Pulling David down on top of his body, Patrick said, “I guess I was hoping I might have some late night company.”

David hummed a happy noise against Patrick’s lips. “Pizza does taste very good cold the next morning.”

“Agreed.”

Their tongues met, softly, wetly, but there was no rush in the kiss. It was a comfortable kiss. Patrick liked comfortable.

“Wait a minute.” David pushed himself up, settling himself on Patrick’s lap. Patrick grabbed hold of David’s hands and tried to pull him back down. “Are you just softening me up so I’ll say yes to your Little League plan?”

“I already promised you could redesign their uniforms, David.”
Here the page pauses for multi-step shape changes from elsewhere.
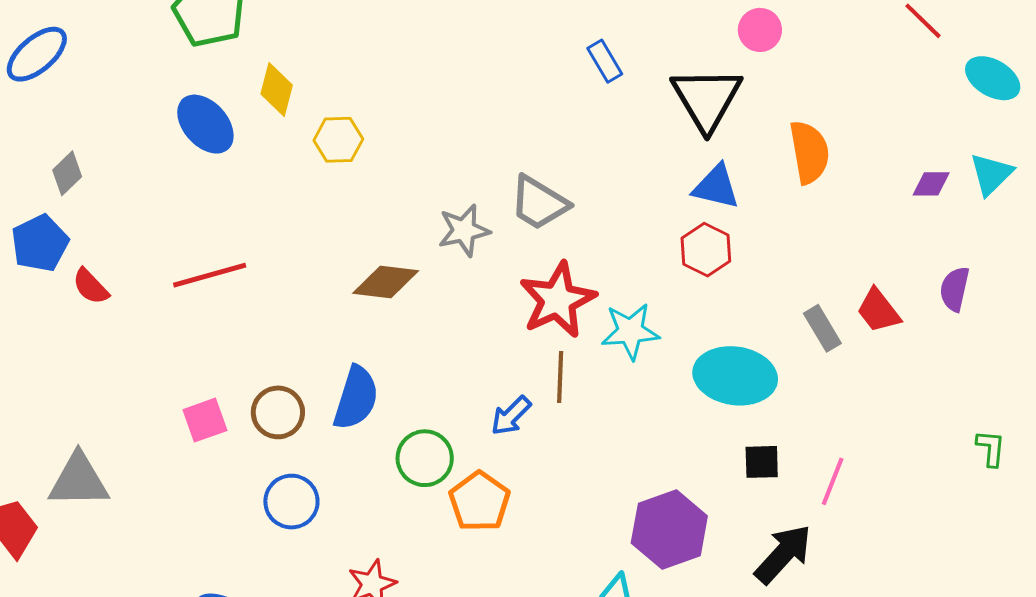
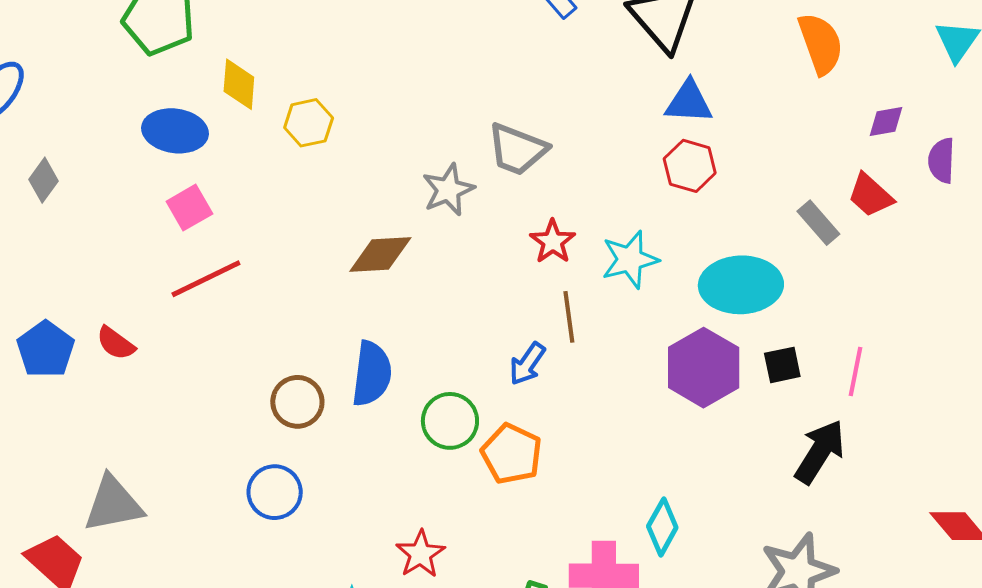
blue ellipse: (205, 124) -> (175, 131), turned -30
orange semicircle: (809, 152) -> (821, 44), moved
gray diamond: (67, 173) -> (44, 180), moved
purple diamond: (931, 184) -> (886, 121), moved
blue pentagon: (40, 243) -> (46, 349), moved
red semicircle: (91, 286) -> (116, 343), moved
red star: (558, 300) -> (553, 242), size x0.6
pink square: (205, 420) -> (189, 208), moved
blue circle: (291, 502) -> (275, 492), moved
purple hexagon: (669, 530) -> (704, 368), moved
His mouth twisted, and his eyes sparkled, and David let Patrick press their bodies together. They kissed until pizza delivery buzzed the door.

“I’ve got it,” Patrick said, moving David off of his body and grabbing for his wallet on the table, all without separating their lips. “One second,” he promised.

While Patrick paid at the door, he heard the baseball game on the TV again. David had the remote in his hand, and he turned the volume down, but not all the way.

He smiled at Patrick over the back of the couch, making grabby hands for the pizza.

-

**AWAY**

“Hey, Brewsky, you made it.” Ronnie waved from her seat behind home plate. She had probably shown up an hour early just to claim the best seats in the park.

“Be nice,” David said, nothing close to a whisper.

Patrick sent her a tight smile, then walked away before anything else happened. He was carrying the pop-up tent and had to go back for the table and chairs so David could set up their booth.

The Creek Wild Roses would play their first game against the Elmdale Hammers today. Unfortunately, it was on enemy territory, but Patrick knew his team was up for the challenge. Ronnie waved her inflatable hammer at him every time she caught him watching her team warming up.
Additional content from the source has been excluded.